Work instructions: Wherever the word "asanda" occurs in the lines below, copy the whole line.

#### Provided data

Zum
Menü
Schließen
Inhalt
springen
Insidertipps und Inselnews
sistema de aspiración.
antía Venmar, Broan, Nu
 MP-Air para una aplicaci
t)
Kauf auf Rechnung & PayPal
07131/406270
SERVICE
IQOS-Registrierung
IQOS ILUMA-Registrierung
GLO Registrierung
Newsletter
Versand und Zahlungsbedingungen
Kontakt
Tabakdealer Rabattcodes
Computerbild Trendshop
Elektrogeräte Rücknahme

########
#### Provided data

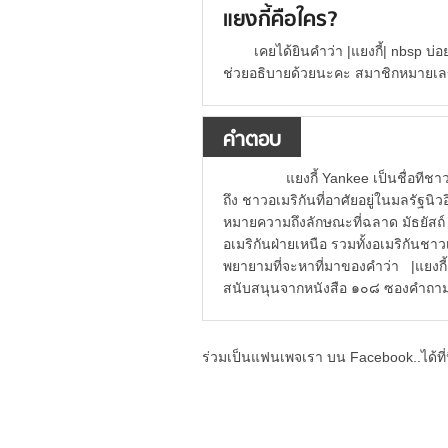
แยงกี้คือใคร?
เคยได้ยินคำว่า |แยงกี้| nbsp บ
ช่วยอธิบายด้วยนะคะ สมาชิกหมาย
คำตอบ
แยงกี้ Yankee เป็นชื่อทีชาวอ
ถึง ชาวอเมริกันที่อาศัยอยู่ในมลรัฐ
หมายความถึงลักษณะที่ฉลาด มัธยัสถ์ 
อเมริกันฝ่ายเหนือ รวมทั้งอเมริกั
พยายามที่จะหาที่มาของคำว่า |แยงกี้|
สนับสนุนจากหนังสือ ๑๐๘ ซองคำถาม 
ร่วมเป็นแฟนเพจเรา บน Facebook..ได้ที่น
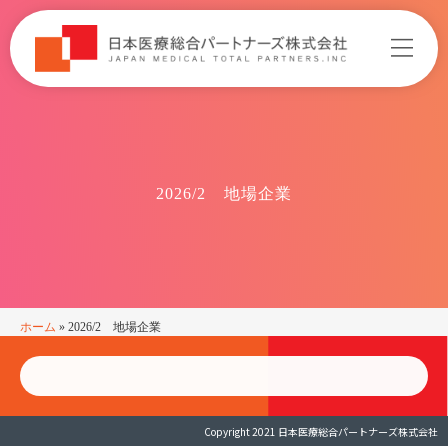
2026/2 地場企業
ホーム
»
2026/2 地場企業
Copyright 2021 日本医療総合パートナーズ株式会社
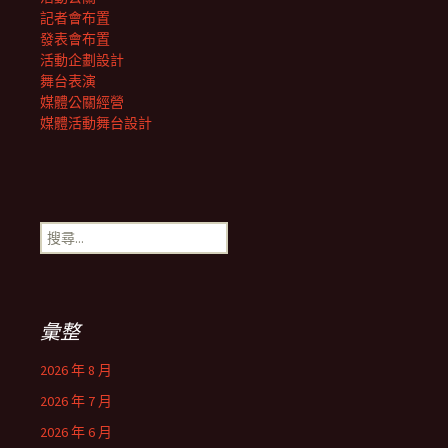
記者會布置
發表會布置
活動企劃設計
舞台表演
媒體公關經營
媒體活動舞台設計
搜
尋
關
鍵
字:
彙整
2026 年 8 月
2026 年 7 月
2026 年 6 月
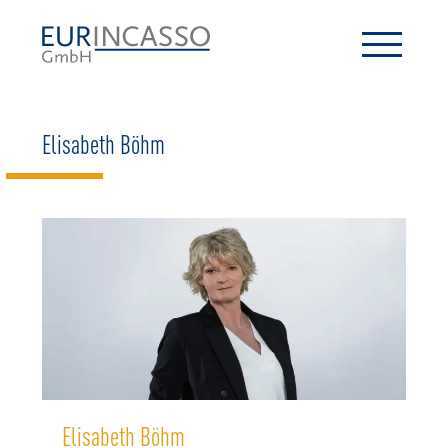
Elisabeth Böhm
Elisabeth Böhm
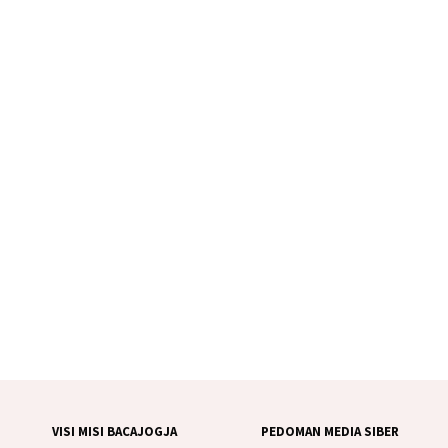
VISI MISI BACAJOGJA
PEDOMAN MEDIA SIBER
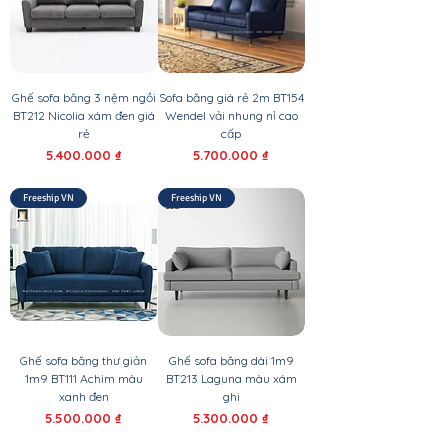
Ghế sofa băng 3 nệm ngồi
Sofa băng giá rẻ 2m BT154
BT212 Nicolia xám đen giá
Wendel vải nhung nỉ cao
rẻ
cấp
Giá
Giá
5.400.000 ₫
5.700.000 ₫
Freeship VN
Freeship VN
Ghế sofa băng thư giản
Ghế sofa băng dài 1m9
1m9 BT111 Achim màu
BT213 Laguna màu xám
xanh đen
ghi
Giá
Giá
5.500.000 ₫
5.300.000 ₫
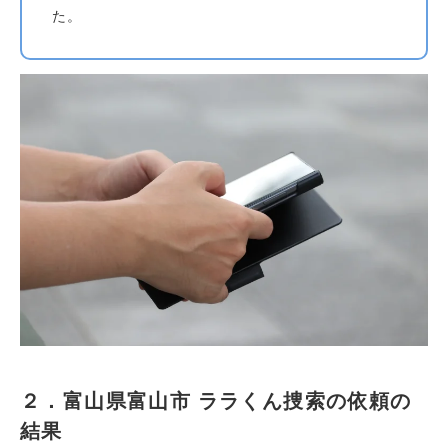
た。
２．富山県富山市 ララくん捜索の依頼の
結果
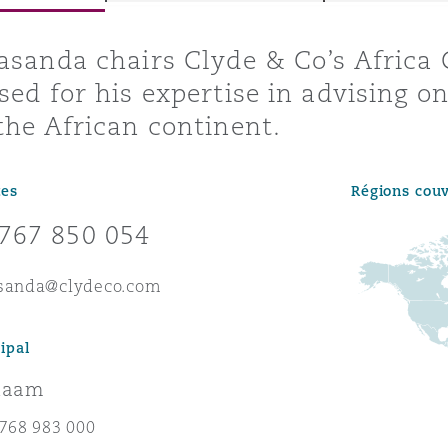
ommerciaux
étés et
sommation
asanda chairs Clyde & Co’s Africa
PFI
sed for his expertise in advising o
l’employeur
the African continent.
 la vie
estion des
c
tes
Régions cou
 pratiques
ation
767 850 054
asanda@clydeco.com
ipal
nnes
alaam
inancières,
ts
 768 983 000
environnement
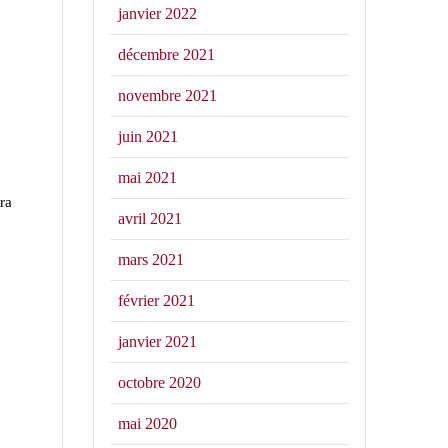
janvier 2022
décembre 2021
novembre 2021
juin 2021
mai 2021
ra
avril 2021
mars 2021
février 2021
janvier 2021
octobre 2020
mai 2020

########

Solution to the exercise:
asanda chairs Clyde & Co’s Africa
asanda@clydeco.com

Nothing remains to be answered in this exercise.